I needed to order some spare helmets, so my wife and I tried a bunch of helmets today after reading that helmets are a personal fits. For us, this statement was very true.

They only had *one bell helmet*, a solar. both of us found it to tight on the fore and aft of our heads. I guess our heads are too oblang shaped for this bell.. We found the Giros to fit much better.

Then tried the giro skyla (women specific) - way small for both of us

All the *giro universal fit *helmets fit the same for us. They had 3-4 lines of helmets starting with the indicator (some of them were last year's model I believe) The costlier lines had a little more backside protection and various vent patterns. There also were variation in the internal padding pattern, but it didn't mean any real difference for us. Since the indicator was the cheapest and lightest of the selection (less backside protection), we both chose this one. Over time I find lightness in helmets to be a comfort factor as well.

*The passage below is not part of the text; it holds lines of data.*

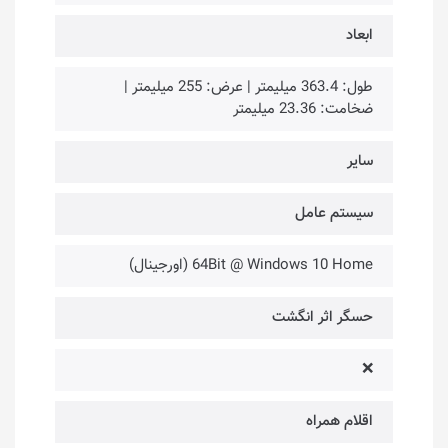
ابعاد
طول: 363.4 میلیمتر | عرض: 255 میلیمتر |
ضخامت: 23.36 میلیمتر
سایر
سیستم عامل
64Bit @ Windows 10 Home (اورجینال)
حسگر اثر انگشت
❌
اقلام همراه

In $60+ range, the giros came in sizes: S M L.
I was assuming these would fit better than "universal fit", but was mistaken. I tried the phase and another whose name slips my mind. The M was too small while the L was too large. Large could fit tightened up, but not as naturally as the Universal fit giros. the L also looked uglier since it was even bulkier and larger than the Uni fit giros. I'm guess Uni fits must be a medium-large in size which was perfect for us.

I chose white helmets for heat reflection reasons.


----------